Votre objectif principal ? Infiltrer et démanteler les opérations de Victor « The Dripper » Ripper (un surnom qui évoque autant un tueur en série maniaque qu’un problème de plomberie extrêmement grave et coûteux).
[ Forêt de Rotwood ] --> [ Ville Corrompue ] --> [ Manoir-Laboratoire ]
(Tension & Survie) (Énigmes & Enfers) (Confrontation Finale)
Votre voyage commencera par une phase d’exploration et de survie pure au milieu des arbres morts de Rotwood et des ruelles sombres de la ville corrompue. C’est le moment « apéritif » où la nature locale et les infectés tenteront de vous dévorer tout cru. Puis, vous passerez au plat de résistance : le manoir-laboratoire de Ripper. C’est là que Flesh Made Fear troque la simple survie contre une lutte psychologique intense, combinant énigmes tordues et gestion de ressources si serrée qu’elle ferait passer votre banquier pour un humaniste d’une générosité sans bornes.

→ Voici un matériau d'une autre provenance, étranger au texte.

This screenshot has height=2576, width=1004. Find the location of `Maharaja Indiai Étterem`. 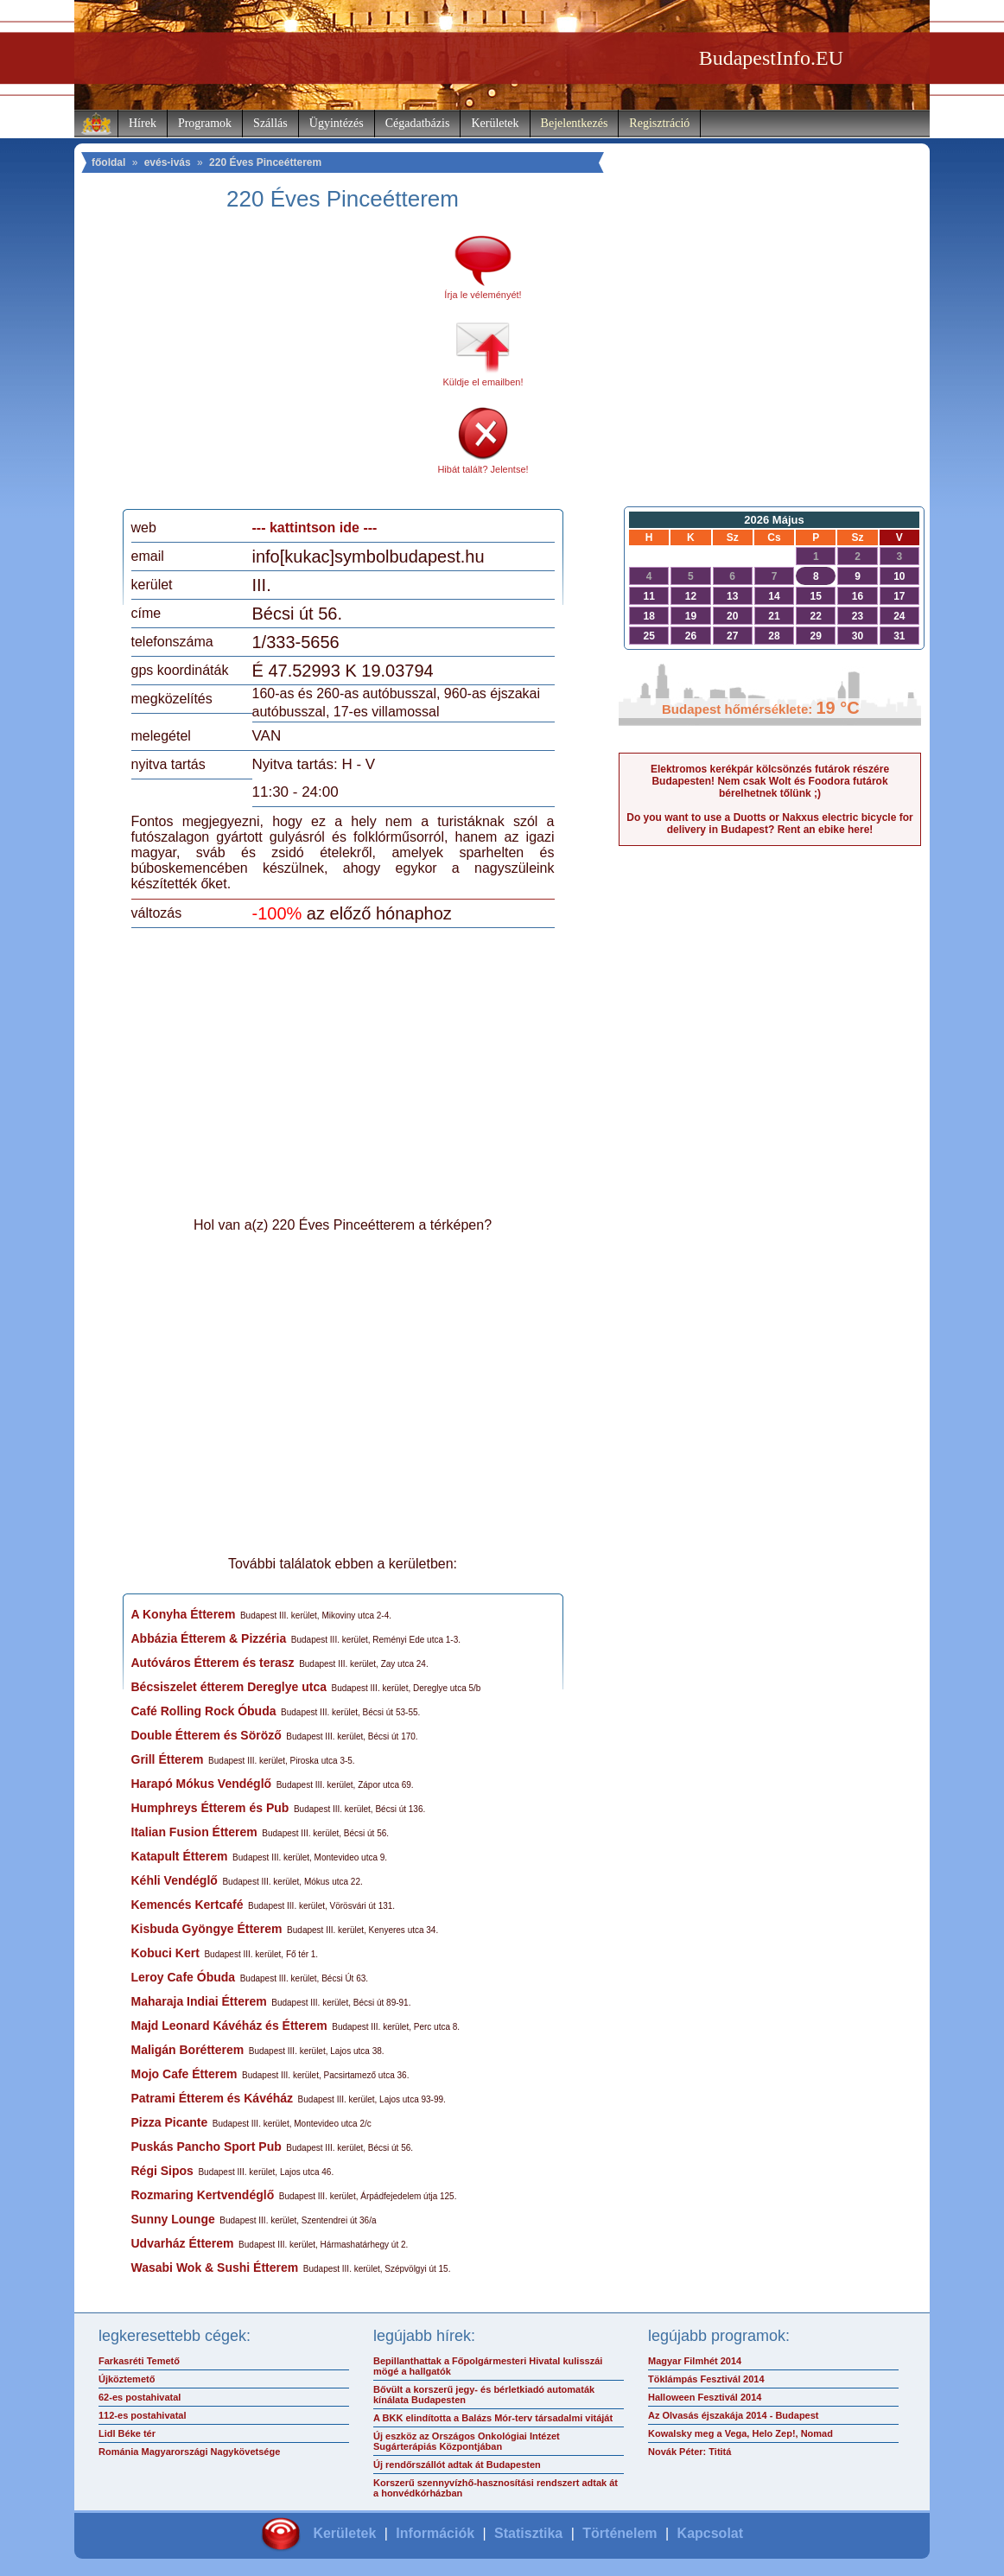

Maharaja Indiai Étterem is located at coordinates (199, 2001).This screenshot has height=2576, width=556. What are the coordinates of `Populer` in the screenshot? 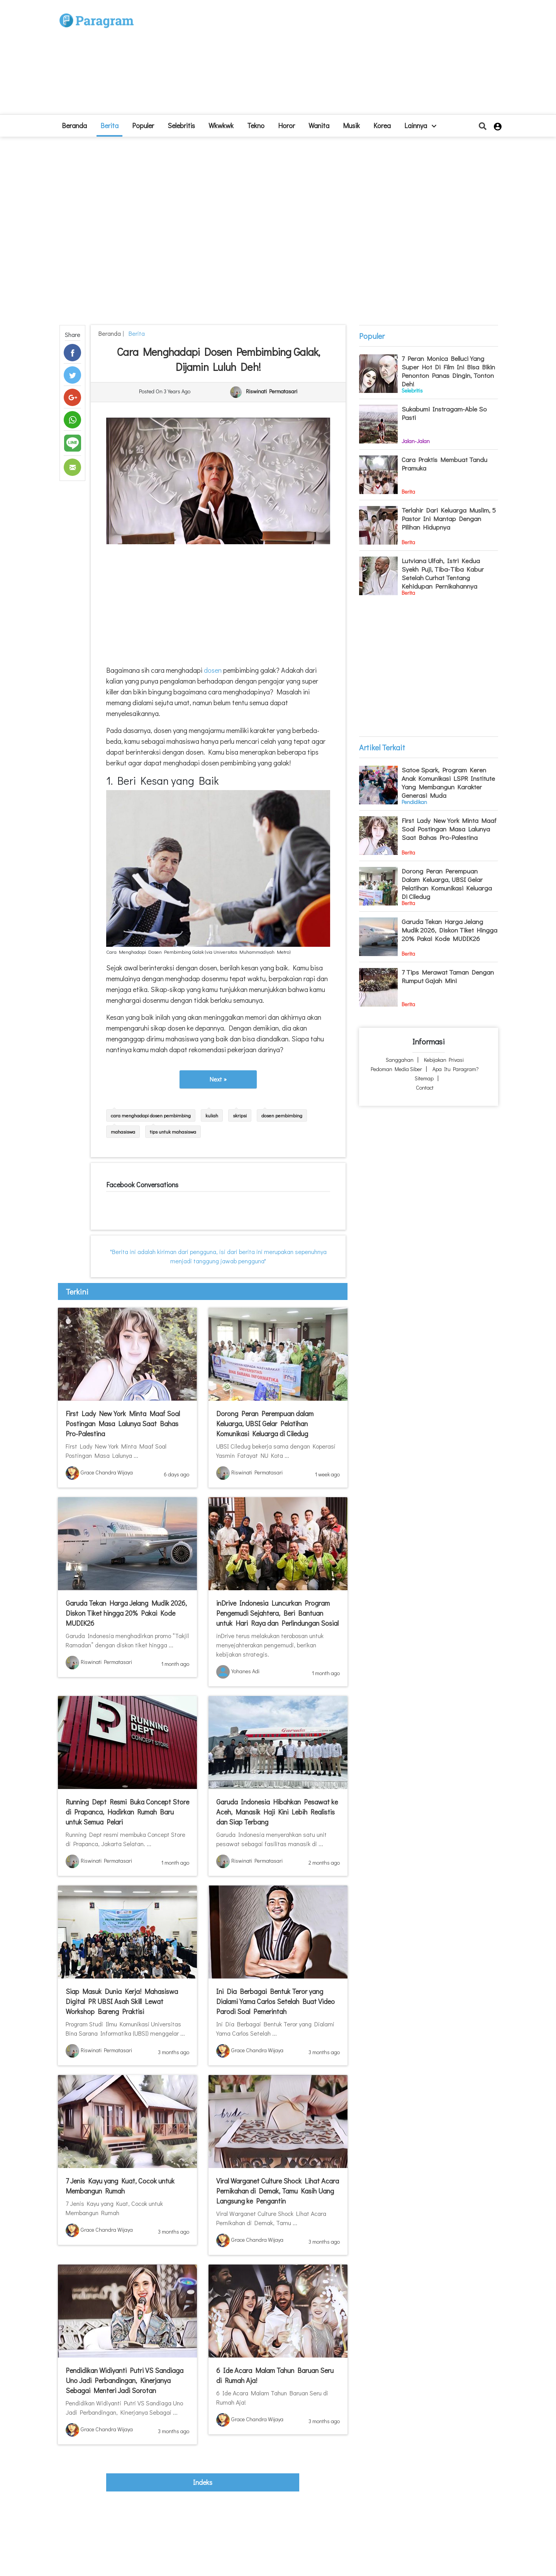 It's located at (143, 125).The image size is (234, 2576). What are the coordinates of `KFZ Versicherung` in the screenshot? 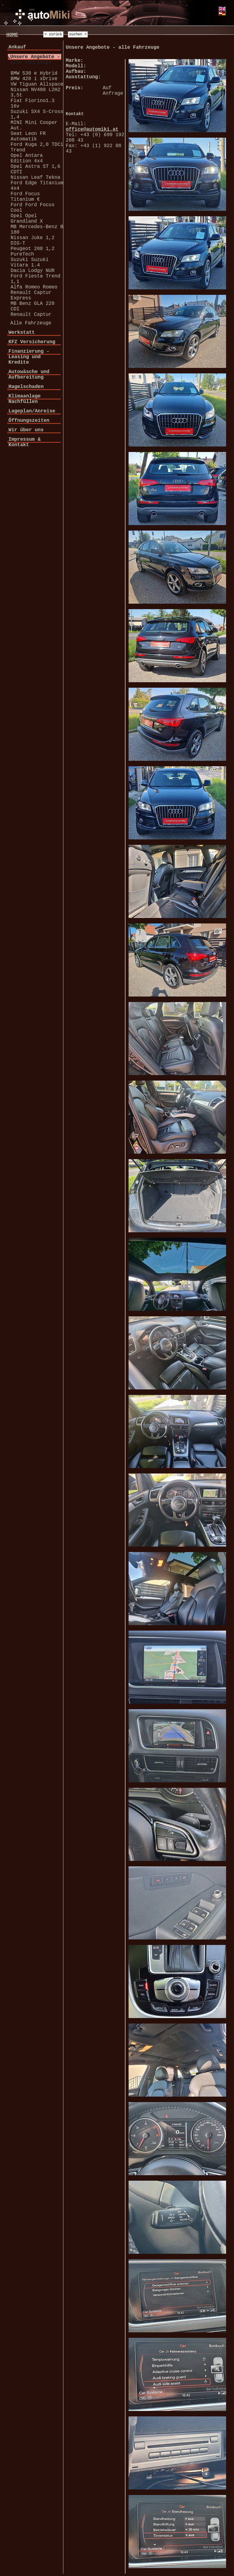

Chaque recoin de cette bourgade semble avoir été conçu pour vous rappeler que l’être humain est une excellente source de protéines pour les abominations qui rôdent. Le scénario ne se contente pas d’être un vague prétexte à l’étripage de monstres : il pose un véritable cadre narratif poisseux, où les notes retrouvées sur des cadavres encore tièdes et les journaux intimes de scientifiques fous épaississent un mystère captivant. On veut savoir pourquoi ces corps fusionnent avec la roche et le métal, même si la réponse risque de nous donner des hauts-le-cœur.



🧠 Michael Cosio : Un développeur qui a de sérieux problèmes (et on adore ça) 🧠
Derrière cette joyeuse usine à cauchemars se cache le cerveau singulier de Michael Cosio. Ce développeur indépendant basé en Californie a de toute évidence passé beaucoup trop de temps devant des films d’horreur de série B des années 80, des cassettes VHS poussiéreuses retrouvées dans des greniers abandonnés et des vieux guides de jeu de l’ère 32-bits. Cosio n’est pas un bleu dans le domaine de l’angoisse numérique. Il est déjà le cerveau créatif derrière plusieurs pépites indés particulièrement glauques qui ont fait le bonheur des amateurs de frissons rétro :
- Massacre at the Mirage : Où aller au cinéma et manger du pop-corn prend une tournure tragique et hautement hémoglobinique.
- Terror at Oakheart : Une véritable lettre d’amour interactive aux slashers pixelisés et aux tueurs masqués increvables.
- Suffer the Night : Un jeu qui a réussi l’exploit de rendre l’installation d’une vieille disquette 3.5″ plus terrifiante qu’un contrôle fiscal.
- The Skin Stapler (ou L’Agrafeuse à Peau pour les intimes) : Son projet actuel en cours de développement, dont le titre à lui seul devrait suffire à vous faire consulter un thérapeute en urgence.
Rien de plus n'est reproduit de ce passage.